- International promotional poster
- Directed by: Tawfeek Barhom
- Written by: Tawfeek Barhom
- Produced by: Tawfeek Barhom; Stelios Cotionis; Akis Polizos;
- Starring: Tawfeek Barhom; Ashraf Barhom;
- Cinematography: Giorgos Valsamis
- Edited by: Lambis Haralambidis
- Music by: Andy Shortwave
- Production companies: Foss Productions Kidam
- Release date: 21 May 2025 (Cannes);
- Running time: 14 minutes
- Countries: Palestine France Greece
- Language: Arabic

= I'm Glad You're Dead Now =

2025 short film directed by Tawfeek Barhom

I'm Glad You're Dead Now is a 2025 drama short film written, produced, directed and starring Tawfeek Barhom.
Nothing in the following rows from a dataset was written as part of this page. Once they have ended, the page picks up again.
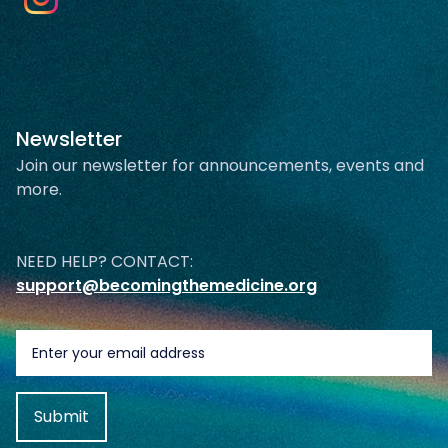
Newsletter
Join our newsletter for announcements, events and
more.
NEED HELP? CONTACT:
support@becomingthemedicine.org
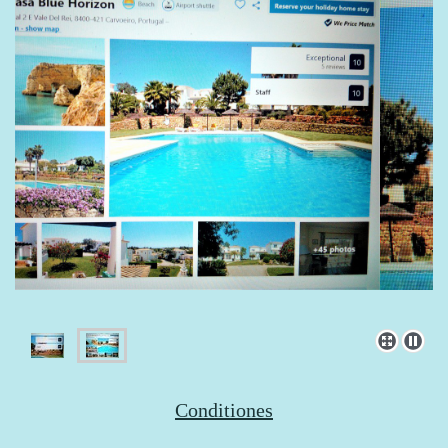
Conditiones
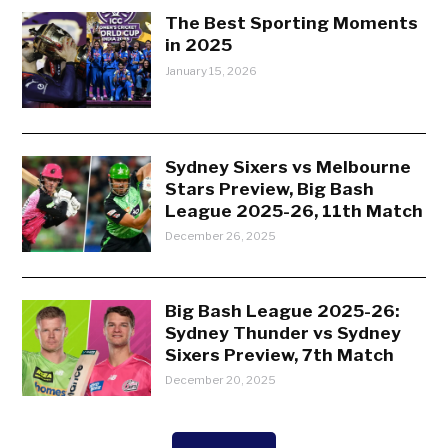
The Best Sporting Moments
in 2025
January 15, 2026
Sydney Sixers vs Melbourne
Stars Preview, Big Bash
League 2025-26, 11th Match
December 26, 2025
Big Bash League 2025-26:
Sydney Thunder vs Sydney
Sixers Preview, 7th Match
December 20, 2025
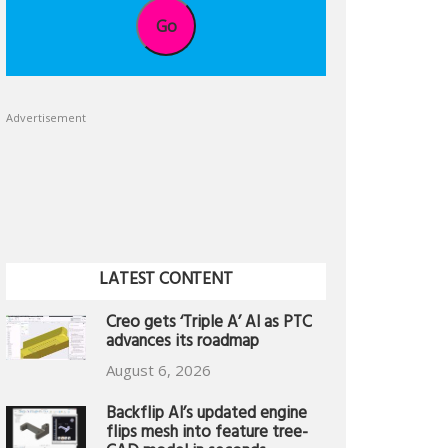
Go
Advertisement
LATEST CONTENT
Creo gets ‘Triple A’ AI as PTC
advances its roadmap
August 6, 2026
Backflip AI’s updated engine
flips mesh into feature tree-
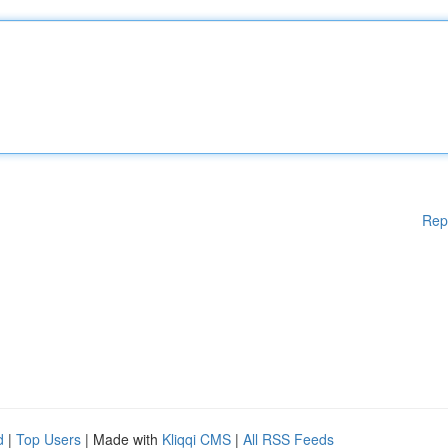
Rep
d
|
Top Users
| Made with
Kliqqi CMS
|
All RSS Feeds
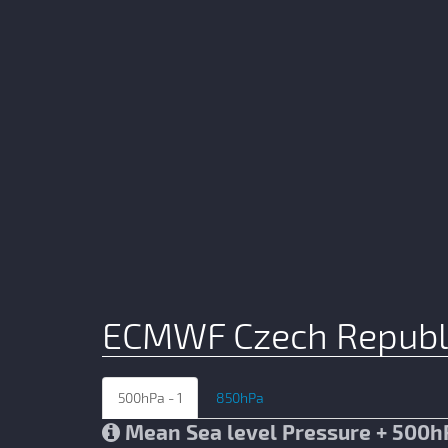
ECMWF Czech Republ
500hPa - 1
850hPa
Mean Sea level Pressure + 500h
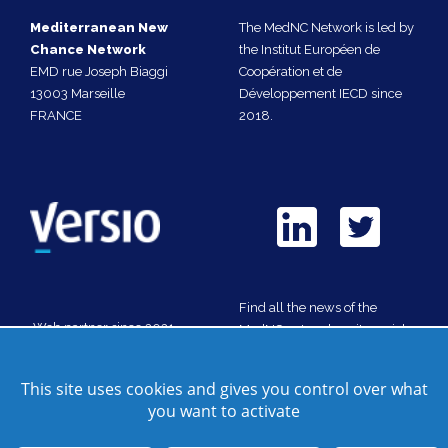
Mediterranean New
The MedNC Network is led by
Chance Network
the Institut Européen de
EMD rue Joseph Biaggi
Coopération et de
13003 Marseille
Développement IECD since
FRANCE
2018.
Find all the news of the
Web partner since 2021
MedNC network on its social
media
This site uses cookies and gives you control over what
you want to activate
Contact us
Site map
Credits
Cookie manager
A co-production between Palestine, France and Greece, it follows two brothers who confront buried secrets from their past when they return to the island where they were born and raised.

The film had its world premiere at the Short Films competition of the 2025 Cannes Film Festival on 21 May, where it won the Short Film Palme d'Or.

== Summary ==
A co-production between Palestine, France and Greece, the film stars Tawfeek Barhom and Ashraf Barhom as Reda and Abu Rashid, two brothers who confront buried secrets from their past when they return to the island where they were born and raised.

== Cast ==

- Tawfeek Barhom as Reda
- Ashraf Barhom as Abu Rashid

== Release ==
The film premiered at the 2025 Cannes Film Festival, where it was the winner of the Short Film Palme d'Or.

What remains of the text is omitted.